• _Your goal_:
The material beneath this line should be printed exactly, with its pictures omitted.

• _Data section_:

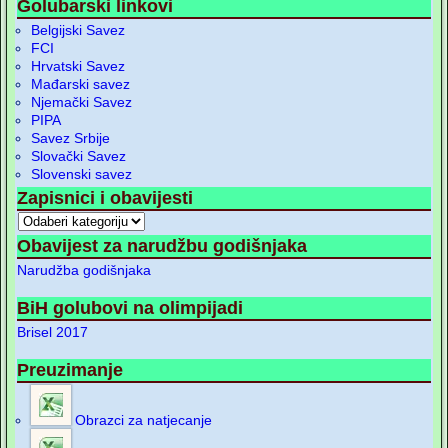
Golubarski linkovi
Belgijski Savez
FCI
Hrvatski Savez
Mađarski savez
Njemački Savez
PIPA
Savez Srbije
Slovački Savez
Slovenski savez
Zapisnici i obavijesti
Obavijest za narudžbu godišnjaka
Narudžba godišnjaka
BiH golubovi na olimpijadi
Brisel 2017
Preuzimanje
Obrazci za natjecanje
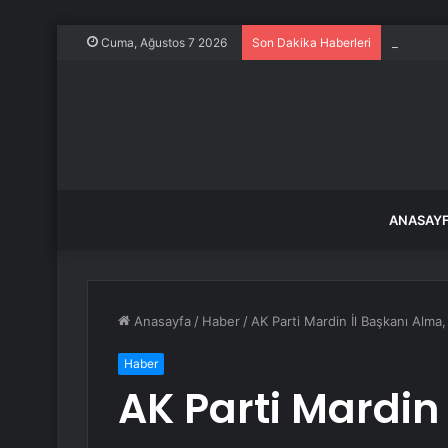
Datça’da
Cuma, Ağustos 7 2026
Son Dakika Haberleri
ANASAY
Anasayfa
/
Haber
/
AK Parti Mardin İl Başkanı Alma
Haber
AK Parti Mardin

• _Task output_:
Golubarski linkovi
Belgijski Savez
FCI
Hrvatski Savez
Mađarski savez
Njemački Savez
PIPA
Savez Srbije
Slovački Savez
Slovenski savez
Zapisnici i obavijesti
Obavijest za narudžbu godišnjaka
Narudžba godišnjaka
BiH golubovi na olimpijadi
Brisel 2017
Preuzimanje
Obrazci za natjecanje
Datça’da
Cuma, Ağustos 7 2026
Son Dakika Haberleri
ANASAY
Anasayfa
/
Haber
/
AK Parti Mardin İl Başkanı Alma
Haber
AK Parti Mardin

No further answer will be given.